I noticed it as far back as 2007. surfing places like Deviantart or many of my Chinese electronic wholesalers, less than scrupulous advertisers use the adbar IFRAME exploit to drop JS into Firefox or Opera locking up the mouse focus so bad I had to Ctrl-Alt-Backspace out of the GUI (I use Linux). Same with my Mac I had for a while.

It also leaves a little JS "egg" in the cache and homepage, so unless you clean the cache and check your homepage settings, as soon as you re-login and restart the browser, you're right back at that page.

Cheers!

[Farelf]

Thanks guys.

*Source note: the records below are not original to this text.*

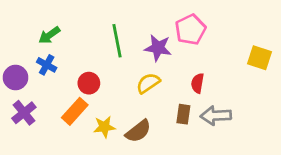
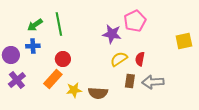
green line: (117, 41) -> (59, 24), moved
yellow square: (260, 58) -> (184, 41), turned -30
blue cross: (47, 65) -> (33, 46), turned -32
yellow semicircle: (148, 83) -> (119, 59), moved
brown semicircle: (138, 131) -> (98, 93), turned 42

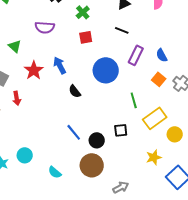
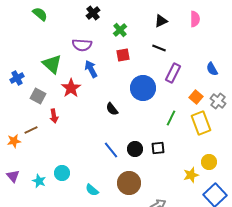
green triangle: (15, 46) -> (52, 64), size x1.5
blue semicircle: (162, 55) -> (212, 69), moved
blue arrow: (60, 65) -> (91, 69), moved
green line: (134, 100) -> (171, 118), turned 42
yellow rectangle: (155, 118) -> (201, 123), moved, turned -75
yellow circle: (175, 134) -> (209, 162), moved
black circle: (97, 140) -> (135, 149), moved

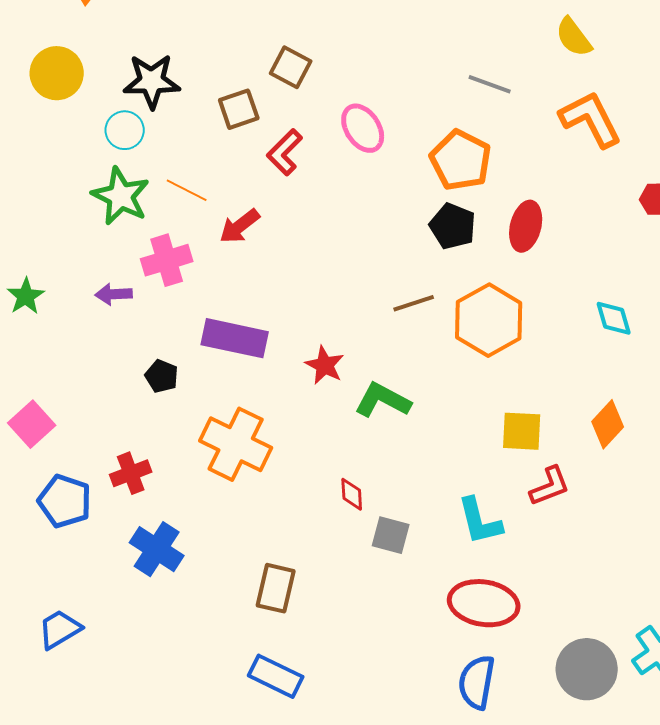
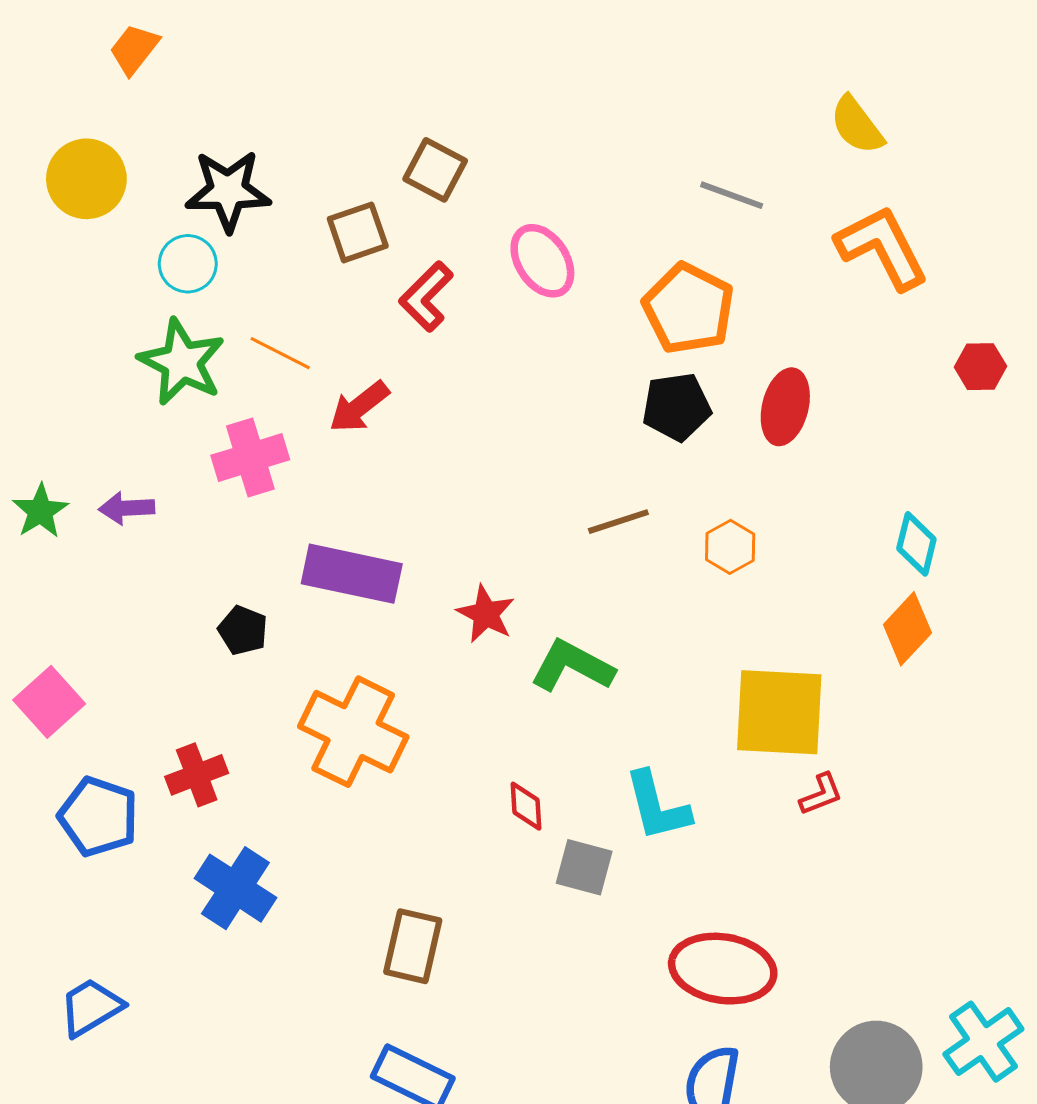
black pentagon: (453, 226) -> (677, 407), turned -30
purple arrow: (114, 294) -> (127, 508), moved
cyan diamond: (614, 318) -> (916, 544), turned 30
orange hexagon: (489, 320) -> (730, 547), size x0.5
orange diamond: (608, 424) -> (907, 629), moved
yellow square: (522, 431) -> (779, 712), size x1.5
red L-shape: (550, 486) -> (821, 794), size x0.7
cyan L-shape: (480, 521) -> (657, 806), moved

I installed and ran Spybot S&D - all clear. I revisited the site (as Admin) - no attack (and the Google cache copy is up-to-date so no risk from that either). Google Safebrowsing now says "Safe site". Looks like Amit got on top of it, just as he thought. Will run a few more scans and off to McAfee Site Advisor to rescind the caution I left there.

And yes, that misquote is there (and no doubt hotly debated) but NOT attributed to the Bible. "... O, 'tis most sweet/ When in one line two crafts directly meet," but seemingly not on this occasion.